众官又告免。周瑜推翻案桌,叱退众官,喝教行杖,将程普剥了衣服,拖翻在地,打了五十脊杖。众官又复苦苦求免。瑜跃起指程普曰:“汝敢小觑我耶且寄下五十棍再有怠慢,二罪俱罚”恨声不绝而入帐中。
众官扶起程普,打得皮开肉绽,鲜血进流,扶归本寨,昏绝几次。动问之人,无不下泪。
程普卧于帐中,诸将皆来动问。程普不言语,但长吁而已。忽报参谋阚泽来问。程普令请入卧内,叱退左右。

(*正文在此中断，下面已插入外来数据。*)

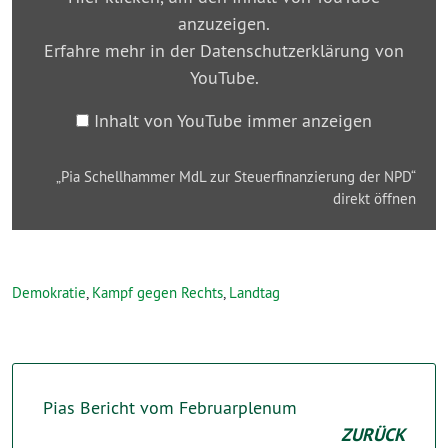
Steuerfinanzierung
anzuzeigen.
der
Erfahre mehr in der
Datenschutzerklärung von
NPD“
YouTube
.
von
YouTube
Inhalt von YouTube immer anzeigen
anzeigen
„Pia Schellhammer MdL zur Steuerfinanzierung der NPD“
direkt öffnen
Demokratie
,
Kampf gegen Rechts
,
Landtag
Pias Bericht vom Februarplenum
ZURÜCK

阚泽见程普上的如此严重,也是怒道:“将军莫非与都督有仇?”
程普道:“非也。”
阚泽猜测道:“然则公之受责,莫非苦肉计乎?”
程普不想他居然看穿,一时惊异道:“何以知之?”
阚泽笑道:“某观公瑾举动,已料着八九分。”
程普道:“某受吴侯二世厚恩,无以为报,故献此计,以破吕布。吾虽受苦,亦无所恨。吾遍观军中,无一人可为心腹者。惟公素有忠义之心,敢以心腹相告。”
阚泽低声道:“公之告我,无非要我献诈降书耳。”
程普道:“实有此意。未知肯否?”
阚泽欣然领诺。
是夜寒星满天,三更时候,早到吕布军水寨。巡江军士拿住,连夜报知吕布。
吕布问道:“莫非是奸细么?”军士曰:“只一渔翁,自称是东吴参谋阚泽,有机密事来见。”
闻听那阚泽之名,吕布已经是明白,心中暗笑原来是来献苦肉计了,好生思量一番后,便便教人引将入来。
军士引阚泽至,只见帐上灯烛辉煌,吕布凭几危坐,问曰:“汝既是东吴参谋,来此何干?”阚泽道:“人言温侯求贤若渴,今观此问,甚不相合。程德谋,汝又错寻思了也”
吕布故意装作不信的样子,起疑道:“吾与东吴旦夕交兵,汝私行到此,如何不问?”
阚泽道:“程德谋乃东吴三世旧臣,今被周瑜于众将之前,无端毒打,不胜忿恨。因欲投降温侯,为报仇之计,特谋之于我。我与德谋,情同骨肉,径来为献密书。未知温侯肯容纳否?”
吕布问道:“书在何处?”
阚泽取书呈上。
吕布心中冷笑,这面上却是不露分毫,反而是拆书,就灯下观看。书略曰:“普受孙氏厚恩,本不当怀二心。然以今日事势论之:用江东六郡之卒,当中国百万之师,众寡不敌,海内所共见也。东吴将吏,无有智愚,皆知其不可。周瑜小子,偏怀浅戆,自负其能,辄欲以卵敌石;兼之擅作威福,无罪受刑,有功不赏。普系旧臣,无端为所摧辱,心实恨之伏闻温侯诚心待物,虚怀纳士,普愿率众归降,以图建功雪耻。粮草军仗,随船献纳。泣血拜白,万勿见疑。”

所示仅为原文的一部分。